A Terni confronto su autismo e inclusione tra istituzioni, scuola e territorio per migliorare i servizi.

In occasione della Giornata mondiale per la consapevolezza sull’autismo, la Biblioteca comunale di Terni ha ospitato il convegno “Autismo, dalle parole ai fatti”. L’incontro ha riunito istituzioni, associazioni, cooperative, scuole e famiglie. L’obiettivo è stato chiaro: confrontarsi su percorsi concreti di inclusione per i giovani adulti con disturbo dello spettro autistico. L’iniziativa, promossa dall’UNASAM, ha coinvolto Regione Umbria, USL Umbria 2, Comune di Terni, Angsa Umbria e numerose realtà del territorio. Una rete ampia che conferma quanto sia fondamentale lavorare insieme per costruire servizi efficaci.

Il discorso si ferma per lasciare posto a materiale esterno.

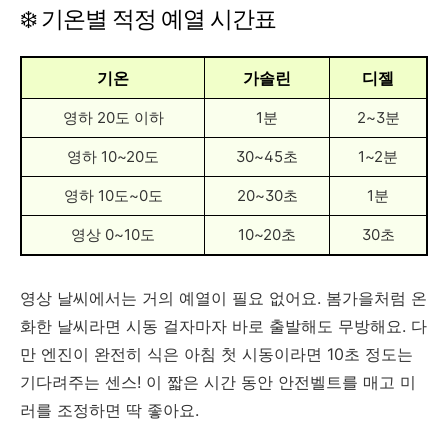
❄️ 기온별 적정 예열 시간표
기온
가솔린
디젤
영하 20도 이하
1분
2~3분
영하 10~20도
30~45초
1~2분
영하 10도~0도
20~30초
1분
영상 0~10도
10~20초
30초
영상 날씨에서는 거의 예열이 필요 없어요. 봄가을처럼 온
화한 날씨라면 시동 걸자마자 바로 출발해도 무방해요. 다
만 엔진이 완전히 식은 아침 첫 시동이라면 10초 정도는
기다려주는 센스! 이 짧은 시간 동안 안전벨트를 매고 미
러를 조정하면 딱 좋아요.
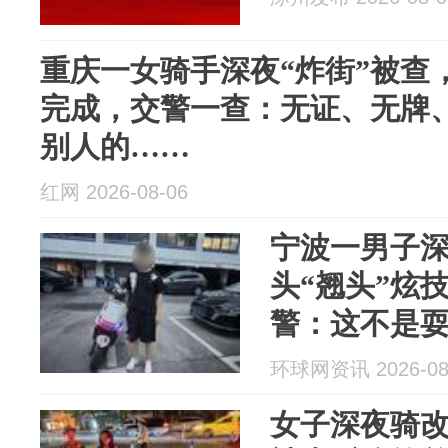
重庆一女骑手深夜“炸街”被查
完成，交警一查：无证、无牌
别人的……
红网 2026-08-06
宁波一男子
头“翘头”炫
警：这不是
环球网资讯 2026-08
女子深夜骑改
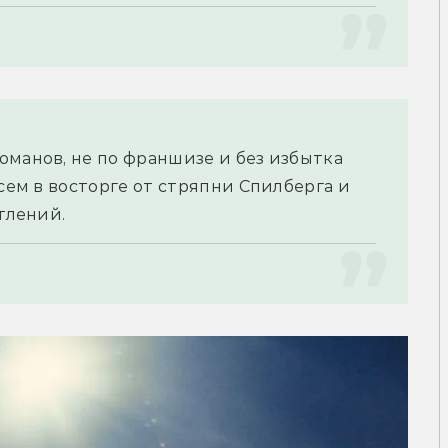
манов, не по франшизе и без избытка 
сем в восторге от стряпни Спилберга и 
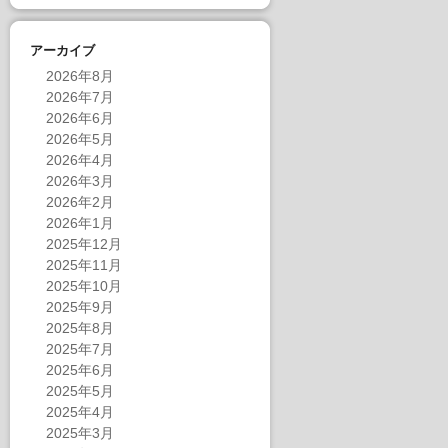
アーカイブ
2026年8月
2026年7月
2026年6月
2026年5月
2026年4月
2026年3月
2026年2月
2026年1月
2025年12月
2025年11月
2025年10月
2025年9月
2025年8月
2025年7月
2025年6月
2025年5月
2025年4月
2025年3月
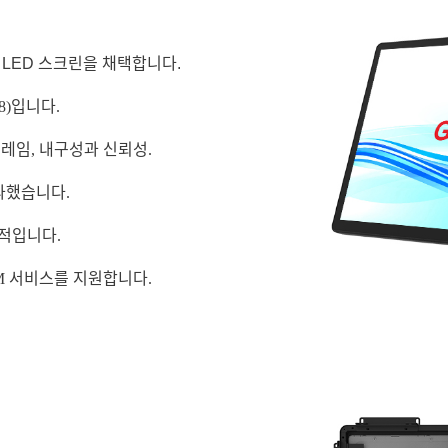
 LED 스크린을 채택합니다.
08)입니다.
레임, 내구성과 신뢰성.
과했습니다.
적입니다.
DM 서비스를 지원합니다.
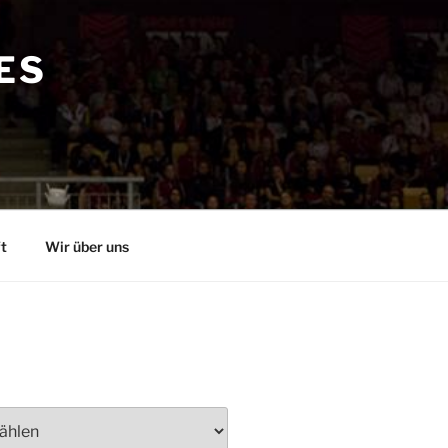
ES
t
Wir über uns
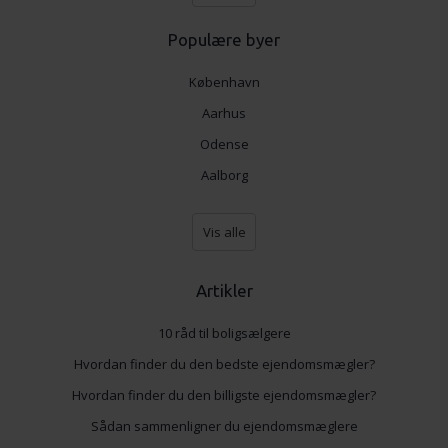
Populære byer
København
Aarhus
Odense
Aalborg
Vis alle
Artikler
10 råd til boligsælgere
Hvordan finder du den bedste ejendomsmægler?
Hvordan finder du den billigste ejendomsmægler?
Sådan sammenligner du ejendomsmæglere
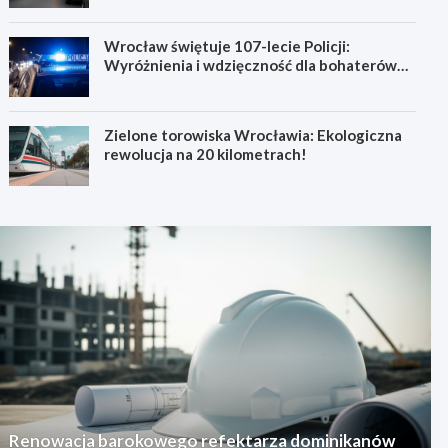
Wrocław świętuje 107-lecie Policji:
Wyróżnienia i wdzięczność dla bohaterów
codzienności
Zielone torowiska Wrocławia: Ekologiczna
rewolucja na 20 kilometrach!
Renowacja barokowego refektarza dominikanów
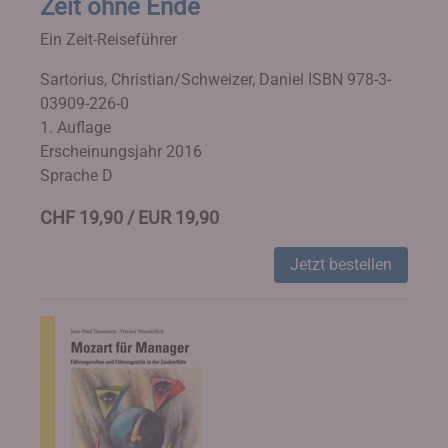
Zeit ohne Ende
Ein Zeit-Reiseführer
Sartorius, Christian/Schweizer, Daniel
ISBN 978-3-
03909-226-0
1. Auflage
Erscheinungsjahr 2016
Sprache D
CHF 19,90 / EUR 19,90
Jetzt bestellen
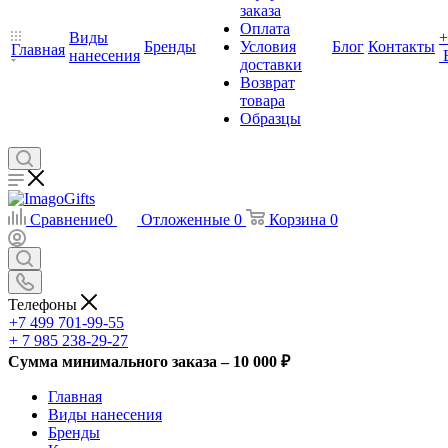
заказа
Оплата
Виды
+
Бренды
Условия
Блог
Контакты
Главная
нанесения
доставки
Возврат
товара
Образцы
Сравнение
0
Отложенные
0
Корзина
0
Телефоны
+7 499 701-99-55
+ 7 985 238-29-27
Сумма минимального заказа – 10 000 ₽
Главная
Виды нанесения
Бренды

Giornata mondiale autismo Terni: il progetto di vita come modello strategico

Al centro del dibattito c’è il Progetto di Vita individuale, personalizzato e partecipato. Non un semplice strumento teorico, ma un modello operativo. L’obiettivo è integrare sanità, sociale, scuola e lavoro in un unico percorso. Dal confronto emerge un punto chiaro: serve continuità. L’autismo non riguarda solo la scuola. Il percorso accompagna la persona per tutta la vita. Per questo è necessario superare interventi frammentati e costruire risposte coordinate. Solo così si possono sostenere davvero le famiglie e offrire prospettive concrete, anche nel mondo del lavoro.

Istituzioni e territorio verso una risposta condivisa

Il confronto, moderato da Sandro Corsi, presidente di Actl, ha visto la partecipazione di figure istituzionali e sanitarie. Tra questi Alfredo Notargiacomo della USL Umbria 2, Gianluca Rossi, direttore del distretto sanitario di Terni, l’assessore al welfare Alessandra Salinetti e i consiglieri regionali Francesco Filipponi e Laura Pernazza. Durante l’incontro è emersa la necessità di accelerare il cambiamento. I servizi stanno evolvendo, ma serve una visione più chiara e condivisa. Le istituzioni devono lavorare insieme e coinvolgere il territorio. Il lavoro, in particolare, diventa un passaggio decisivo per l’autonomia. Un altro punto centrale riguarda il tempo. Occorre recuperare i ritardi e trasformare il confronto in azioni concrete. Chi opera ogni giorno sul campo deve essere ascoltato. Da lì possono nascere politiche più efficaci e vicine ai bisogni reali delle famiglie.